**To do**: I need the records below retyped exactly.

********

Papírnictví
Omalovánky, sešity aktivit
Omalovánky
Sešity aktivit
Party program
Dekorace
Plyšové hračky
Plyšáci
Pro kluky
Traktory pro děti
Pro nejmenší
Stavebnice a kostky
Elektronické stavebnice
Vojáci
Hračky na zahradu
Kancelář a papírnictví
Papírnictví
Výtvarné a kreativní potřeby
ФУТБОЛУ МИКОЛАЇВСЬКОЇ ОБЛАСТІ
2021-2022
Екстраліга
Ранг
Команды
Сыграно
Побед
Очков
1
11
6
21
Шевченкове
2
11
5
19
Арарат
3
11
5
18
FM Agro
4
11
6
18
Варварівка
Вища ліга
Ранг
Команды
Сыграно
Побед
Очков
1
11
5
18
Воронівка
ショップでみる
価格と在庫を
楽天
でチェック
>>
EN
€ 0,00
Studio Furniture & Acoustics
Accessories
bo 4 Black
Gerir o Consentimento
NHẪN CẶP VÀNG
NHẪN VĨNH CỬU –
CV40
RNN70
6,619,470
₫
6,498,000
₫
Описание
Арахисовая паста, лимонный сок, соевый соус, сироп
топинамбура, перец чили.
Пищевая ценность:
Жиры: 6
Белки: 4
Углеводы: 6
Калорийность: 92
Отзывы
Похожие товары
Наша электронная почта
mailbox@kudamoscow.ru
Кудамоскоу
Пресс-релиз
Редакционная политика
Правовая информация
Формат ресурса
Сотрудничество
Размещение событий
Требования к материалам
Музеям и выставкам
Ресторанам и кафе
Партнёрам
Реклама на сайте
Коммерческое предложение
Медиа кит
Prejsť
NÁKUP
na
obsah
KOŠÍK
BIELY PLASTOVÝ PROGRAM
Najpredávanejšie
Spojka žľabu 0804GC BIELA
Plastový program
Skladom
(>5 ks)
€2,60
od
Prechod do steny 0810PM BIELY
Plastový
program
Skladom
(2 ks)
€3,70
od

********

**Result for this task**:
Papírnictví
Omalovánky, sešity aktivit
Omalovánky
Sešity aktivit
Party program
Dekorace
Plyšové hračky
Plyšáci
Pro kluky
Traktory pro děti
Pro nejmenší
Stavebnice a kostky
Elektronické stavebnice
Vojáci
Hračky na zahradu
Kancelář a papírnictví
Papírnictví
Výtvarné a kreativní potřeby
ФУТБОЛУ МИКОЛАЇВСЬКОЇ ОБЛАСТІ
2021-2022
Екстраліга
Ранг
Команды
Сыграно
Побед
Очков
1
11
6
21
Шевченкове
2
11
5
19
Арарат
3
11
5
18
FM Agro
4
11
6
18
Варварівка
Вища ліга
Ранг
Команды
Сыграно
Побед
Очков
1
11
5
18
Воронівка
ショップでみる
価格と在庫を
楽天
でチェック
>>
EN
€ 0,00
Studio Furniture & Acoustics
Accessories
bo 4 Black
Gerir o Consentimento
NHẪN CẶP VÀNG
NHẪN VĨNH CỬU –
CV40
RNN70
6,619,470
₫
6,498,000
₫
Описание
Арахисовая паста, лимонный сок, соевый соус, сироп
топинамбура, перец чили.
Пищевая ценность:
Жиры: 6
Белки: 4
Углеводы: 6
Калорийность: 92
Отзывы
Похожие товары
Наша электронная почта
mailbox@kudamoscow.ru
Кудамоскоу
Пресс-релиз
Редакционная политика
Правовая информация
Формат ресурса
Сотрудничество
Размещение событий
Требования к материалам
Музеям и выставкам
Ресторанам и кафе
Партнёрам
Реклама на сайте
Коммерческое предложение
Медиа кит
Prejsť
NÁKUP
na
obsah
KOŠÍK
BIELY PLASTOVÝ PROGRAM
Najpredávanejšie
Spojka žľabu 0804GC BIELA
Plastový program
Skladom
(>5 ks)
€2,60
od
Prechod do steny 0810PM BIELY
Plastový
program
Skladom
(2 ks)
€3,70
od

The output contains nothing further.